Anthropic asked 52,000 Americans about AI. Only 15% trust the companies building it.
Anthropic's first Public Record survey finds a bipartisan supermajority wants government involvement in AI, with job loss the dominant fear and the industry itself the least-trusted institution tested.

Anthropic has published results from the first wave of what it's calling the Anthropic Public Record, a nationally representative survey of 51,993 Americans fielded with YouGov in November and December of 2025. It's a notable document, and not only because a frontier lab rarely commissions polling at this scale on its own industry. The findings are awkward for the people who paid for them.
Start with the trust number. Only 15% of Americans say they trust AI companies to make decisions about how AI is developed and used. That's the lowest figure for any institution Anthropic tested — below the federal government (20%), state and local government (19%), and international bodies (20%). Independent experts sit at 43%.
A company publishing a survey that ranks its own industry dead last on trust is, at minimum, an interesting choice.
What people want
The top hope for AI is curing disease (48% put it in their top three), followed by helping people with disabilities (36%). Hopes that AI might substitute for human contact — therapy, reducing loneliness — ranked lowest. This is roughly the inverse of how a lot of consumer AI is currently being marketed.
The top fear is job loss, held by 64% of Americans, and Anthropic reports it is the number-one fear in every state and across party lines (67% of Democrats, 62% of Republicans). Cognitive dependency comes second at 56%, misinformation third at 52%. The harms people worry about most are near-term and concrete; concerns about AI "going rogue" rank lower than criminal misuse, surveillance, and terrorism.
Two patterns inside the job-loss data are worth flagging. First, worry rises with education — postgraduates are nearly 10 points more worried than people with a high school education or less, which Anthropic attributes to their work overlapping more with what current models do. Second, worry falls sharply with hands-on use: 54% among daily AI users at work versus 70% among non-users.

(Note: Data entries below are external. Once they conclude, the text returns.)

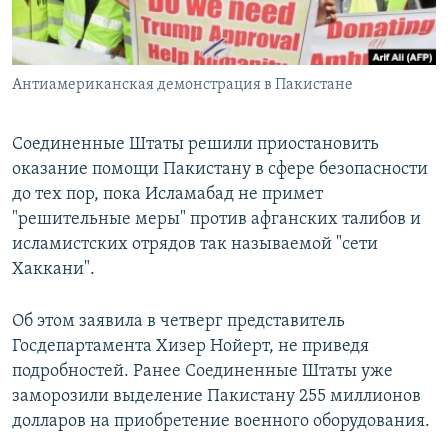
Հայերեն
English
Антиамериканская демонстрация в Пакистане
Русский
Соединенные Штаты решили приостановить
Все сайты Радио Азатутюн
оказание помощи Пакистану в сфере безопасности
до тех пор, пока Исламабад не примет
"решительные меры" против афганских талибов и
исламистских отрядов так называемой "сети
Хаккани".
Об этом заявила в четверг представитель
Госдепартамента Хизер Нойерт, не приведя
подробностей. Ранее Соединенные Штаты уже
заморозили выделение Пакистану 255 миллионов
долларов на приобретение военного оборудования.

Anthropic frames the second finding charitably (experience builds fluency, reveals limits). The less flattering reading is also available: people closest to the deployment decisions are the ones doing the deploying.
What people want done about it
71% of Americans say government should be involved in AI regulation — 79% of Democrats, 68% of Republicans, 69% of Independents. Anthropic calls this a bipartisan supermajority, and the state-by-state floor is 63% (Hawaii).
Asked what would best ensure AI benefits humanity, respondents converged on two answers: hold AI companies legally liable for harm (47%) and prioritize safety over growth (44%). Independent watchdogs with real power came in at 29%, slowing development at 27%.
The priority domains for government action are privacy (56%), child safety (52%), and liability for harm (49%).
The cognitive dependency wrinkle
One of the more honest findings: cognitive dependency, the second-biggest fear, is mostly anticipatory. Among the 56% worried about it, only about a fifth say they'd feel significant disruption if AI disappeared tomorrow. Among the 44% who aren't worried, about a third would. People are afraid of becoming dependent; the people who already are mostly aren't afraid.
Educators were 2.5 to 3 times more likely than average to report witnessing cognitive atrophy firsthand — presumably in students — which tracks with the qualitative work Anthropic has run through its Interviewer tool with 81,000 Claude users.
What we'd watch
Anthropic says it will repeat the survey and eventually expand outside the US. The interesting tension is structural: the company is producing high-quality public evidence that the policy interventions Americans most want — legal liability, mandatory safety prioritization, independent watchdogs — would constrain Anthropic and its competitors more than current voluntary frameworks do. The post ends by gesturing at Anthropic's Advanced AI Framework and mandatory independent safety testing for frontier models, which is the company's preferred frame for the liability conversation.
Whether regulators read the survey the same way the publisher does is the part worth watching.